*WHAT YOU HAVE TO DO*
Scan the listing for the word "search" and report every line that contains it.

*MATERIAL PROVIDED*
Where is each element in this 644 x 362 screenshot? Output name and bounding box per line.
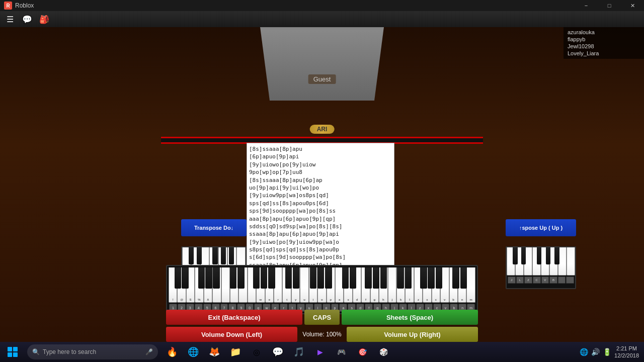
exit-button[interactable]: Exit (Backspace) [166, 310, 302, 325]
sheet-line-3: 9po[wp]op[7p]uu8 [249, 168, 392, 176]
ari-label: ARI [310, 125, 335, 134]
sheet-line-12: [9y]uiwo[po[9y]uiow9pp[wa]o [249, 238, 392, 246]
title-bar: R Roblox − □ ✕ [0, 0, 644, 11]
taskbar-app-firefox[interactable]: 🦊 [204, 342, 224, 362]
taskbar-tray: 🌐 🔊 🔋 2:21 PM 12/2/2018 [580, 345, 644, 359]
player-2: flappyb [566, 36, 642, 43]
windows-logo-icon [8, 347, 18, 357]
transpose-down-button[interactable]: Transpose Do↓ [181, 219, 247, 236]
search-placeholder: Type here to search [43, 348, 96, 355]
clock-date: 12/2/2018 [614, 352, 639, 359]
volume-icon[interactable]: 🔊 [591, 348, 600, 356]
sheets-button[interactable]: Sheets (Space) [342, 310, 478, 325]
player-4: Lovely_Liara [566, 50, 642, 57]
taskbar-app-spotify[interactable]: 🎵 [289, 342, 309, 362]
sheet-line-2: [9y]uiowo[po[9y]uiow [249, 161, 392, 168]
maximize-button[interactable]: □ [598, 0, 621, 11]
sheet-line-14: s[6d]sps[9d]soopppp[wa]po[8s] [249, 253, 392, 261]
menu-icon[interactable]: ☰ [4, 13, 16, 25]
volume-down-button[interactable]: Volume Down (Left) [166, 327, 297, 342]
backpack-icon[interactable]: 🎒 [38, 13, 50, 25]
sheet-line-5: uo[9p]api[9y]ui[wo]po [249, 184, 392, 192]
taskbar-app-skype[interactable]: 💬 [268, 342, 288, 362]
main-piano-keyboard: ! @ S % A w e r t y u i o p a s d f g h … [166, 265, 478, 314]
right-piano: J L Z C V B [506, 246, 576, 289]
sheet-line-9: aaa[8p]apu[6p]apuo[9p][qp] [249, 215, 392, 223]
taskbar-app-steam[interactable]: 🔥 [162, 342, 182, 362]
main-buttons-row: Exit (Backspace) CAPS Sheets (Space) [166, 310, 478, 325]
taskbar-apps: 🔥 🌐 🦊 📁 ◎ 💬 🎵 ▶ 🎮 🎯 🎲 [162, 342, 393, 362]
system-clock[interactable]: 2:21 PM 12/2/2018 [614, 345, 639, 359]
taskbar: 🔍 Type here to search 🎤 🔥 🌐 🦊 📁 ◎ 💬 🎵 ▶ … [0, 342, 644, 362]
taskbar-app-explorer[interactable]: 📁 [225, 342, 246, 362]
window-title: Roblox [15, 2, 34, 9]
close-button[interactable]: ✕ [621, 0, 644, 11]
sheet-line-1: [6p]apuo[9p]api [249, 153, 392, 160]
top-toolbar: ☰ 💬 🎒 [0, 11, 644, 27]
start-button[interactable] [0, 342, 25, 362]
taskbar-app-edge[interactable]: 🌐 [183, 342, 203, 362]
taskbar-search[interactable]: 🔍 Type here to search 🎤 [27, 344, 158, 359]
guest-label: Guest [308, 74, 336, 84]
app-icon: R [4, 2, 12, 10]
minimize-button[interactable]: − [575, 0, 598, 11]
player-3: Jewl10298 [566, 43, 642, 50]
volume-label: Volume: 100% [299, 331, 345, 338]
transpose-up-button[interactable]: ↑spose Up ( Up ) [506, 219, 576, 236]
sheet-line-7: sps[qd]ss[8s]apou0ps[6d] [249, 200, 392, 207]
window-controls: − □ ✕ [575, 0, 644, 11]
sheet-line-10: sddss[qO]sd9sp[wa]po[8s][8s] [249, 223, 392, 230]
sheet-line-8: sps[9d]soopppp[wa]po[8s]ss [249, 207, 392, 215]
sheet-line-0: [8s]ssaaa[8p]apu [249, 145, 392, 153]
caps-button[interactable]: CAPS [304, 310, 340, 325]
sheet-line-6: [9y]uiow9pp[wa]os8ps[qd] [249, 192, 392, 199]
sheet-line-11: ssaaa[8p]apu[6p]apuo[9p]api [249, 230, 392, 238]
sheet-line-4: [8s]ssaaa[8p]apu[6p]ap [249, 176, 392, 184]
bottom-buttons: Exit (Backspace) CAPS Sheets (Space) Vol… [166, 310, 478, 342]
battery-icon[interactable]: 🔋 [603, 348, 611, 356]
volume-buttons-row: Volume Down (Left) Volume: 100% Volume U… [166, 327, 478, 342]
sheet-line-13: s8ps[qd]sps[qd]ss[8s]apou0p [249, 246, 392, 253]
taskbar-app-discord[interactable]: 🎮 [331, 342, 351, 362]
chat-icon[interactable]: 💬 [21, 13, 33, 25]
clock-time: 2:21 PM [614, 345, 639, 352]
taskbar-app-task3[interactable]: 🎲 [373, 342, 393, 362]
taskbar-app-chrome[interactable]: ◎ [247, 342, 267, 362]
mic-icon: 🎤 [145, 348, 153, 355]
volume-up-button[interactable]: Volume Up (Right) [347, 327, 478, 342]
network-icon[interactable]: 🌐 [580, 348, 588, 356]
search-icon: 🔍 [32, 348, 40, 355]
taskbar-app-twitch[interactable]: ▶ [310, 342, 330, 362]
player-1: azuralouka [566, 29, 642, 36]
taskbar-app-task2[interactable]: 🎯 [352, 342, 372, 362]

*ANSWER SECTION*
search-placeholder: Type here to search [43, 348, 96, 355]
taskbar: 🔍 Type here to search 🎤 🔥 🌐 🦊 📁 ◎ 💬 🎵 ▶ … [0, 342, 644, 362]
taskbar-search[interactable]: 🔍 Type here to search 🎤 [27, 344, 158, 359]
search-icon: 🔍 [32, 348, 40, 355]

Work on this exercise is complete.